Громадная непоправимая беда разделила жизнь пополам, захлебнувшись толстой дверью. По один бок ее, этой двери, кружилась безвыходным волчком и гудела темнота и тишина, а по другой бок был мир и солнце. Там площадь поворачивалась под шинами моторов, увлекая каруселью зеленых лошадей над латинским портиком Большого театра. Там цвели по бульварам липы. И девушки, всегда провожавшие его глазами, полными сладкого ужаса и восторга, так же (и без него) лущили семечки, прикрывая ладонями розовые ротики.
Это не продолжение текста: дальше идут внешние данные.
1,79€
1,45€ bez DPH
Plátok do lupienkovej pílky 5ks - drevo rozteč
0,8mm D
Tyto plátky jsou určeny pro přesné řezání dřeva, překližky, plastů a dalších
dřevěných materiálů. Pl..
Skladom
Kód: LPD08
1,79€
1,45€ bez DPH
Он всегда нравился женщинам, этот широкоплечий, отлично сложенный человек с синими мозаичными глазами и полированным пеналом маузера, так изящно и спокойно подскакивающий на твердых подушках великокняжеского автомобиля. Он был страшен налетчикам, хорошо знавшим деревянную прочность его небольшого кулака, и офицерам, не выдерживающим на допросах его взгляда. «А здесь? Что же это такое?» — думал он, куря и бросая, обхаживая камеру в три путаных шага, поворачиваясь, выгибаясь и мучаясь. Он знал, что это могло быть доносом, ошибкой, наконец... шуткой. Но это должно было распутаться. Немедленно, сию минуту... сию секунду... Дальше это продолжаться не могло... Но это продолжалось, и время, оставаясь неподвижным, неслось, свистя и захлебываясь. И ужасней всего и унизительней было неведение, то неведение, которое знает все, но не желает знать, а потому не знает, все помнит до самых тайных глубин, но глушит память и мчится, захлебываясь, во тьме.
Сколько времени прошло, он не знал. День ли, миг ли? Щелкал фотографический затвор волчка, смотрел пронзительный глаз.
Звучали грубые башмаки по коридору. Он пытался уснуть. Он ложился, не боясь испачкаться, на каменный пол, подкладывал под голову локоть, и сейчас же ему чудилось, что его куда-то несет к черту, раскачивая и поворачивая на весу. И только раз он, измученный, забылся. Тогда заскрипело во тьме еловое колесо, заныла туго захлестнутая кисть руки, вытянутая накручивающимся канатом, захрустели ребра, и истощенное угодничье лицо с царской бороденкой в иноческой скуфье заглянуло в глаза. «Что ж ты молчишь, соколик?» — сказал ласковый, ужасный голос, и вдруг разорвалась бомба, спицами полетели лаковые клочья черной губернаторской кареты, лошади, издыхая, забились в перепутанной упряжи, и человек, бросивший бомбу, побежал в переулок, вдавливая голову в плечи и мотаясь на бегу.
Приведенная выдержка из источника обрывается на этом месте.